April 14, 2016 4 min read 1 Comment
Over the past few months, we’ve been thinking a lot about how to move Princess Awesome forward. One of the big decisions we needed to make was whether to pursue wholesale accounts - getting our dresses to hang in small boutiques and department stores.
This was not an easy decision. There are definite benefits to selling wholesale: built-in marketing from a store that clients know and love, exposure to new customers, selling in bulk (which means larger production runs and therefore lower production costs), and the je ne sais quois of knowing that our products are out there hanging in awesome stores all around the country.
But after serious thought and consideration - as well as the clear feedback we received from our recent customer survey - we’ve decided that maintaining a direct-to-consumer business model is the right choice for Princess Awesome. Here’s why:
Boutiques buy products for their stores 6 - 8 months in advance. That means that stores are buying for fall in January and for spring in October. Selling directly on our website means that we can produce on a timeframe that works for us and our customers. Because of the high cost of new product development, we can more effectively manage our cash flow - something very important for a small business - when creating new products. We can expand or contract our plans quickly rather than being tied to producing a certain number of products far in advance.
The two ways to truly grow a wholesale business are to show products at trade shows and to hire a sales rep. And the thing those two things have in common? They’re expensive. Setting up and decorating a booth at a trade show, not to mention the travel costs, can run to many thousands of dollars. And, as we’ve heard from other small businesses who have attended trade shows, there is no guarantee that you’ll see a return on that investment.
There are also many boutiques that only take product pitches seriously from sales reps they’ve worked with before. Since we would have to hire that person as staff, it would be another large expense for our budding business.
By focusing on selling directly to consumers on-line,we can skip these expenses and devote those resources - both time and money - into maintaining excellent customer service and developing new products.

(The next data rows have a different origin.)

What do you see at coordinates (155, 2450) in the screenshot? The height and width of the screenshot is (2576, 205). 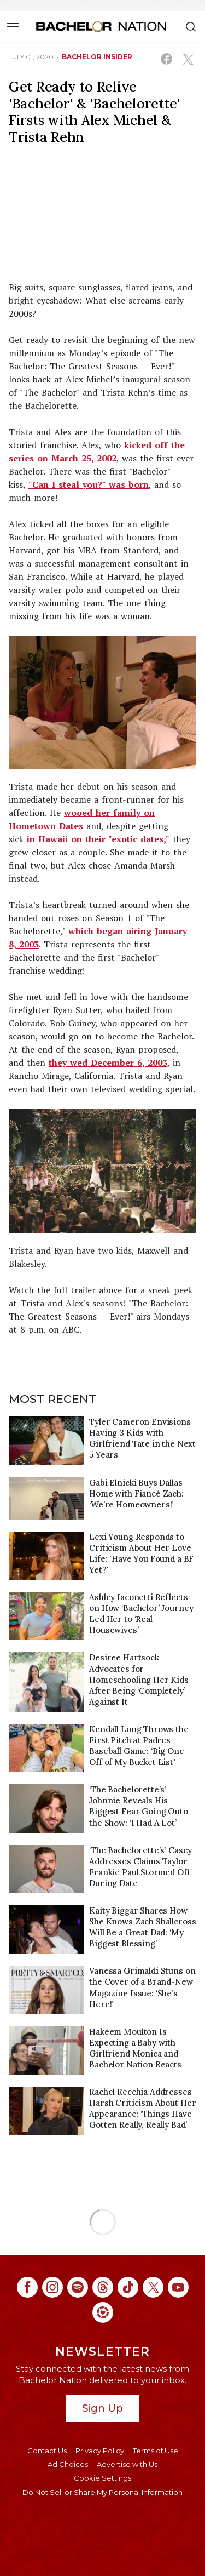 I see `Terms of Use` at bounding box center [155, 2450].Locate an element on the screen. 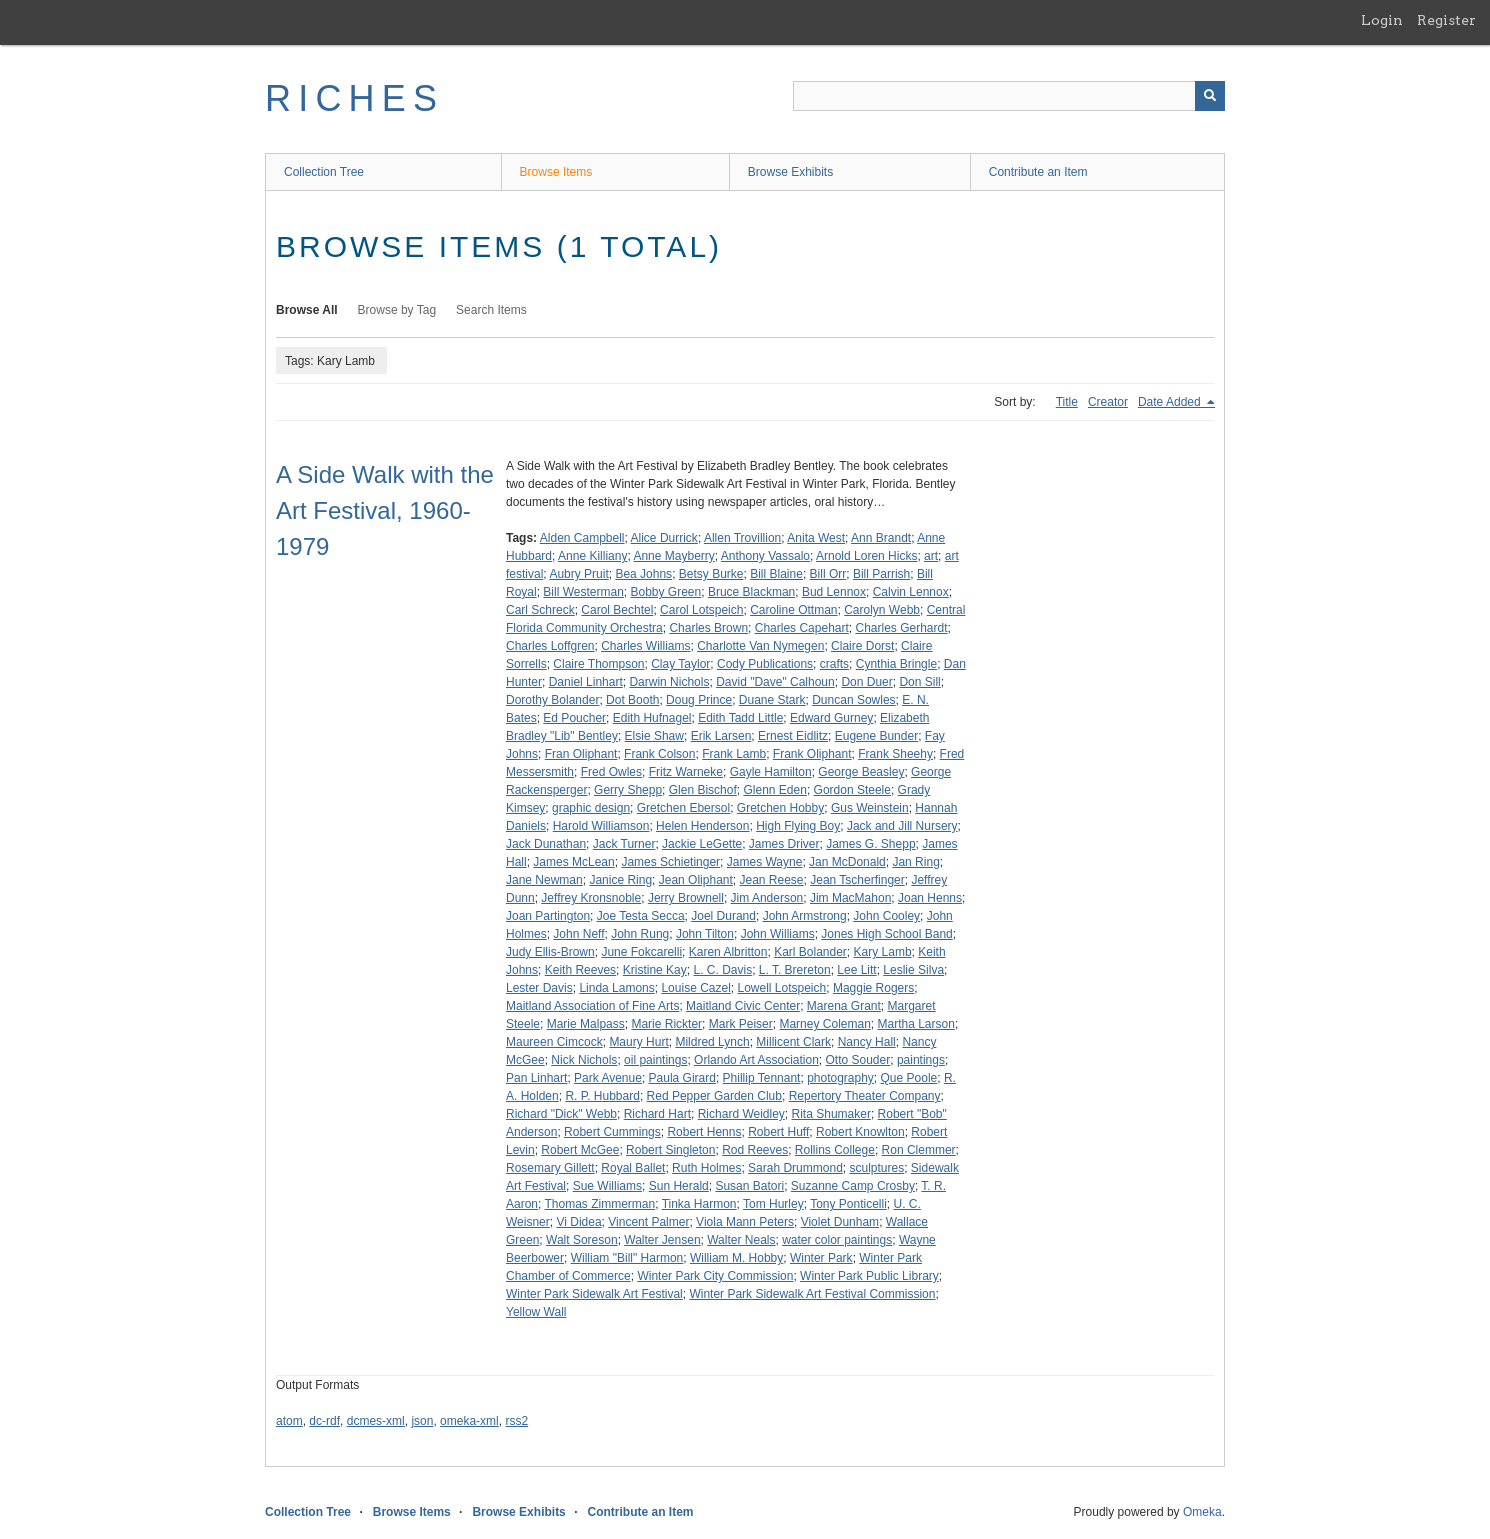 The width and height of the screenshot is (1490, 1539). Ruth Holmes is located at coordinates (706, 1168).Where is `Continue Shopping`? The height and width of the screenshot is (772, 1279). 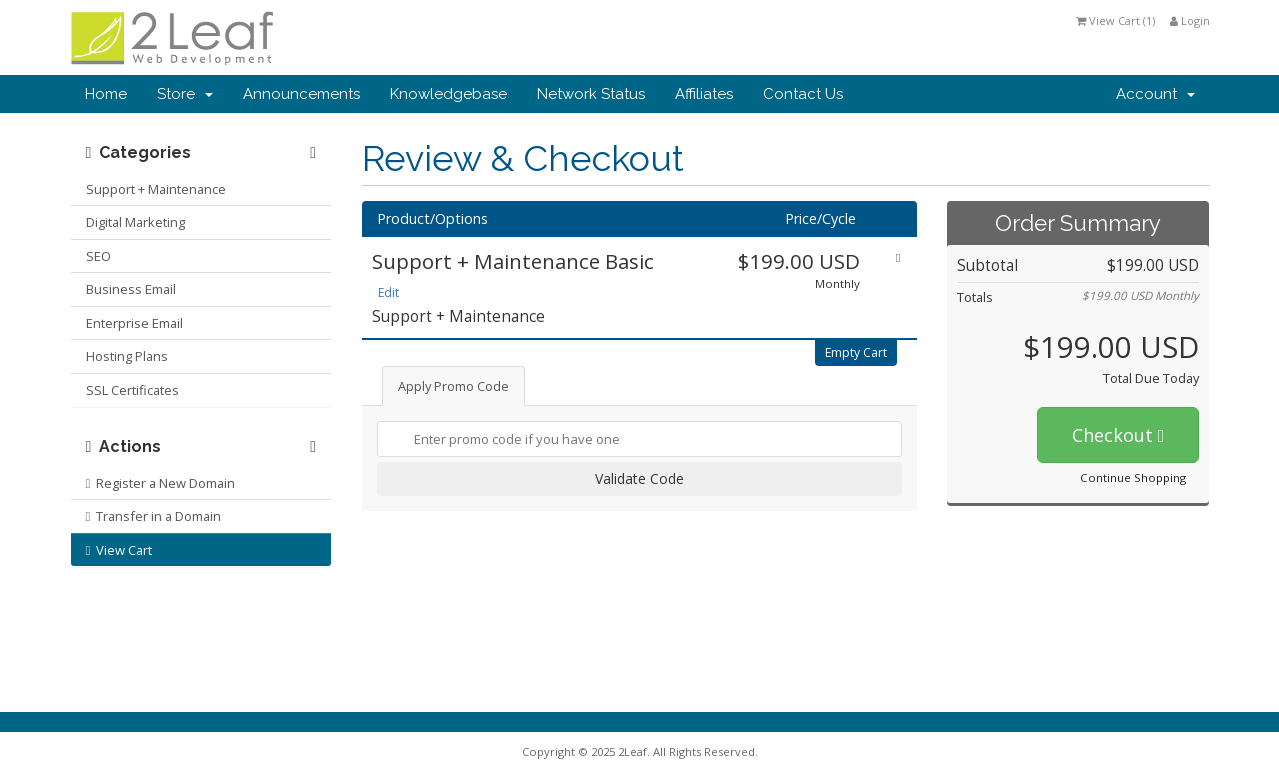
Continue Shopping is located at coordinates (1133, 477).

I’m not sure if you’ve noticed, but we LOVE hearing from you. We love getting to hear about how the girls in your life are wearing their Princess Awesome dresses and what you and they think of them. We love helping with sizing questions and making sure your gift note appears correctly. Seriously, we love it. And, as a new business, we very much rely on your feedback about sizing and product options as we work on creating new products for you.
We don’t want to give that up. We really love you all.
This was the most significant consideration for us. We received over a dozen requests for wholesale information from boutiques during our Kickstarter. We thought at the time that we’d love to do wholesale! After the craziness of the campaign died down, we looked into the pricing structure that companies and retailers use for wholesale. Here’s the standard, keystone pricing model:
We realized that with most of our products, there was no way we could hit these price targets and have the final retail price not be completely insane. So we politely declined.
The only product that got even close to matching these targets was the Play Dress. We kept our price for the Play Dress at $48.50 to leave open the option of doing some wholesale orders. We wanted to pound the pavement a bit, talk to local boutique owners, and put more thought into the possibility of wholesale before ruling it out altogether.
We did that. Then we thought about all the considerations above. We sent out a survey and 45% of you thought our prices are just right (particularly those of you who have purchased from us and have seen the quality of the dresses), and 55% thought our prices are too high. (see survey results below)
And we thought about that feedback, too.
And we decided that the benefits of selling directly to customers, including being able to lower the prices on the Play Dresses, outweighed the potential benefits of pursuing wholesale accounts at this point in the life of our business.
So our Play Dresses are now $39, instead of $48.50. We feel really good about this decision, and we hope you do, too.
Appendix A: The Busy Dresses
Throughout all of this, you might be wondering: What about the Busy Dresses? Can you lower the price on those, too?
The answer is that the Busy Dresses are already priced at halfof what their standard retail price should be. Just barely hitting wholesale prices.
With 8 - 10 individual panels for each dress that have to be cut separately and carefully sewn on (a process that involves folding down the edges by 2 millimeters to create a smooth, neat seam), along with the pockets, and applique vehicles at the ends of the sash, this dress is incredibly labor intensive for the fantastic seamstresses who sew for our factory, Sew Precise, in Chicago, Illinois. We’ve already begun to rethink the dress to lower the production costs, but for now, the price will stay where it is at $79 - expertly, ethically made here in the USA.